Prove that $a^2+ab+b^2\ge 0$ [duplicate]

$a^2+ab+b^2= (a+ \frac{1}{2}b)^2 + \frac{3}{4}b^2$

One may prefer symmetry: $2(a^2+ab+b^2)= a^2 +b^2+(a+b)^2$.


There is yet another of seeing this.

Since $ab$ is between $-2ab$ and $2ab$, the quantity $a^2+ab+b^2$ must be between $a^2-2ab+b^2$ and $a^2+2ab+b^2$. But these two quantities obey

$$a^2-2ab+b^2=(a-b)^2\ge0 \tag{1}$$ and $$a^2+2ab+b^2=(a+b)^2\ge0 \tag{2}$$ with equality only if $a=b$ for (1), $a=-b$ for (2),or $a=b=0$ for (1) and (2).

Since $a^2+ab+b^2$ is inclusively between two non-negative quantities, it must be non-negative.
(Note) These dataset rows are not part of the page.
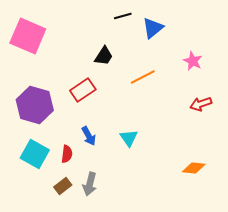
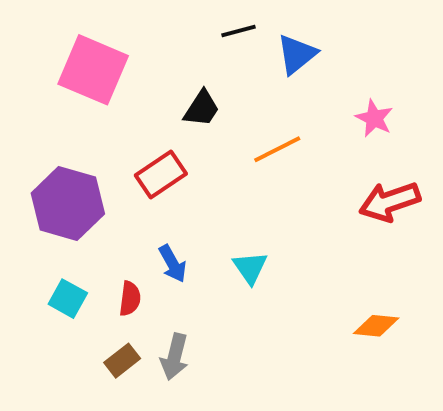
pink square: (28, 36) -> (93, 70), moved
red arrow: (201, 104) -> (390, 202), size x1.4
cyan square: (35, 154) -> (68, 299), size x0.7

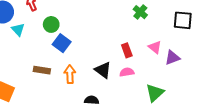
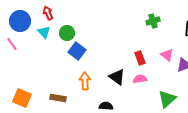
green cross: (140, 12) -> (153, 21), turned 32
cyan triangle: (18, 30) -> (44, 32), moved
brown rectangle: (42, 70) -> (58, 98), moved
This motivates why the discriminant is so important - in cases such as $a^2+3ab+b^2=(a+b)^2+ab$, the quantity is not between those in (1) and (2), and completing the square will lead to a difference of squares rather than an addition of squares, i.e $(a+\frac{3}{2}b)^2-(\frac{\sqrt5}{2}b)^2$.